After a good three hours of intense learning under Dave Yearwood's teachings, We've come to this. My template wasn't perfect so he fixed up the lines and set a good solid foundation to start shaping with. This way we could take a look at the lines and make sure everything is perfect before we commit. Then we measured the end of the tail's width, and the width a foot from the nose, as well as the widest point that we wanted. As of now my dimensions are 5'7" x 19.75 x 2.75. After trimming the stringer with a block plane, he showed me a certain technique for planing the bottom of the board and let me plane the majority of the bottom. He told me that it's easiest to open it up all the way, probably because you don't have to worry too much about accidently easing off or on. His advice was to keep the planer close to the body and walk with it, don't let it get too far away from you (don't be lazy). Also, make sure that the front platform of the planer rests on the uncut foam so that the cut is flat every time. My lines may have been zig-zaggy, but it turns out the bottom was pretty much perfectly flat, don't let the planer marks fool you.

 

After getting the thickness down to what we wanted using the planer (measure thickness with calipers), we took our measurements that we had from earlier and marked the points on the foam (foot from nose, tail and widepoint). For the wide point, we put three dots at the same distance from the stringer and drew a line parallel to the stringer going through them. Using three dots lets you know if you measure wrong, because all of them can't line up if you mess up. The reason we drew a line was that we weren't sure where the exact wide point would fall, so that leaves room for variation. Then, using his quarter templates, he got the outline to pass through all the points marked on the foam so that our outline is pretty much what it was to begin with. We had to do all of this mainly because my tamplate wasn't perfect, and we needed to remove any bumps or weird curves from the original template.

 

Hi there,

Here is something I shaped a few years back.

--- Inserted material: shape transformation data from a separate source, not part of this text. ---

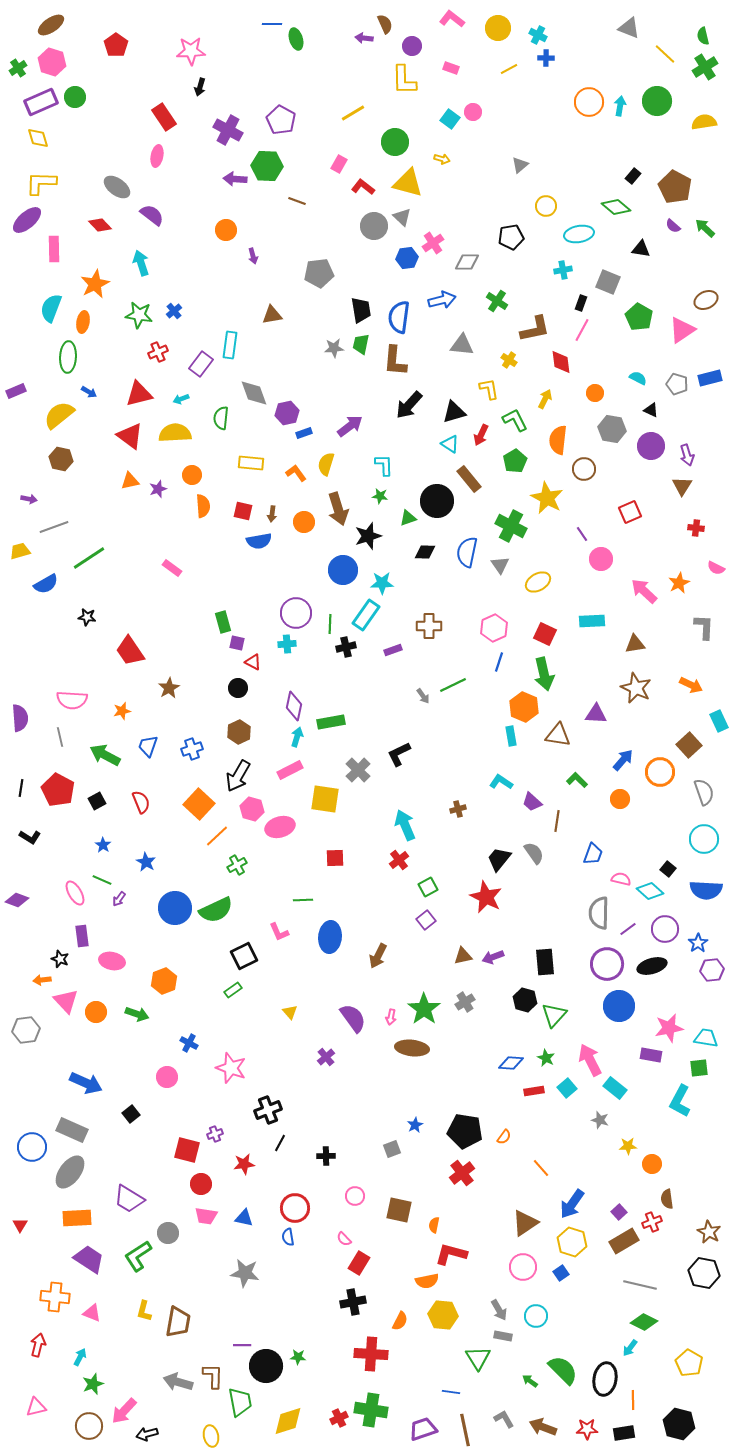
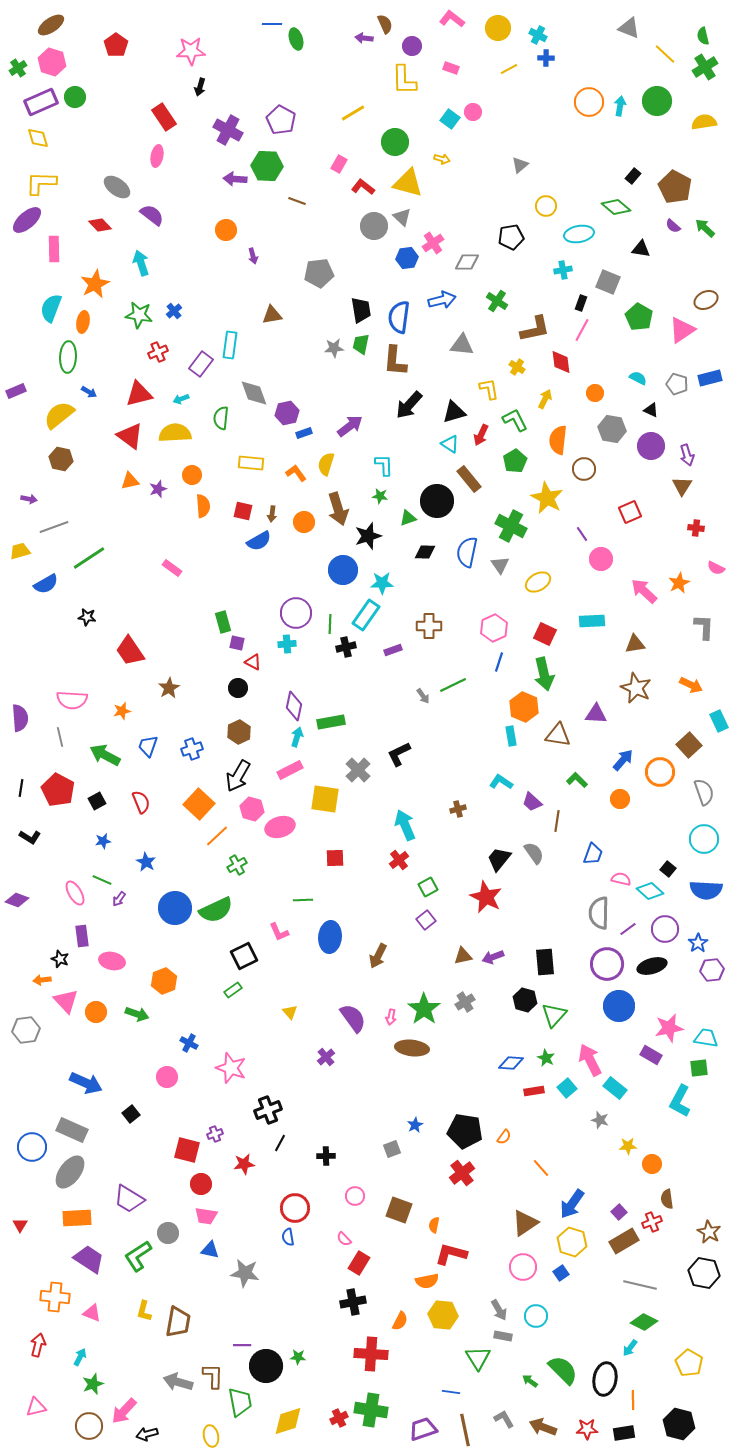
yellow cross at (509, 360): moved 8 px right, 7 px down
blue semicircle at (259, 541): rotated 20 degrees counterclockwise
blue star at (103, 845): moved 4 px up; rotated 28 degrees clockwise
purple rectangle at (651, 1055): rotated 20 degrees clockwise
brown square at (399, 1210): rotated 8 degrees clockwise
blue triangle at (244, 1218): moved 34 px left, 32 px down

Same idea - Quad fish with a diamond tail

Shame about this board is that I shaped it for a friend and he has hardly ridden it… might be time to reclaim it :slight_smile:

We cut out the outline with a handsaw taking care not to angle it into the blank.

From there, Dave showed me how to square up the rails using the 6" surform, this took a long time to do.  First we just evened out the bottom edge of the rail until it matched the penciled outline.  Then we took a T-square and used that to file down the rest of the rail until it was at a perfect right angle with the bottom.  I shaved a tad too much at one point because when using the surform, I let it drag on the foam during my backstroke, taking off more than I intended.  So make sure you lift the surform off of the foam after you take a stroke, and check the angle of the foam often.

After using a 12" surform to get rid of the planer marks on the bottom, we decided to put a double concave through the tail.  To do this, we picked an imaginary line between the stringer and the tail, and did 10 passes on that line (parallel with the stringer).  Then on both sides of that line, we did 7 passes. and then 3 the next time around.  This lets the foam graduate from the concave back up to the stringer and rail.  But make sure you do this on both sides of the stringer.  Then we smoothed it out using a screen.  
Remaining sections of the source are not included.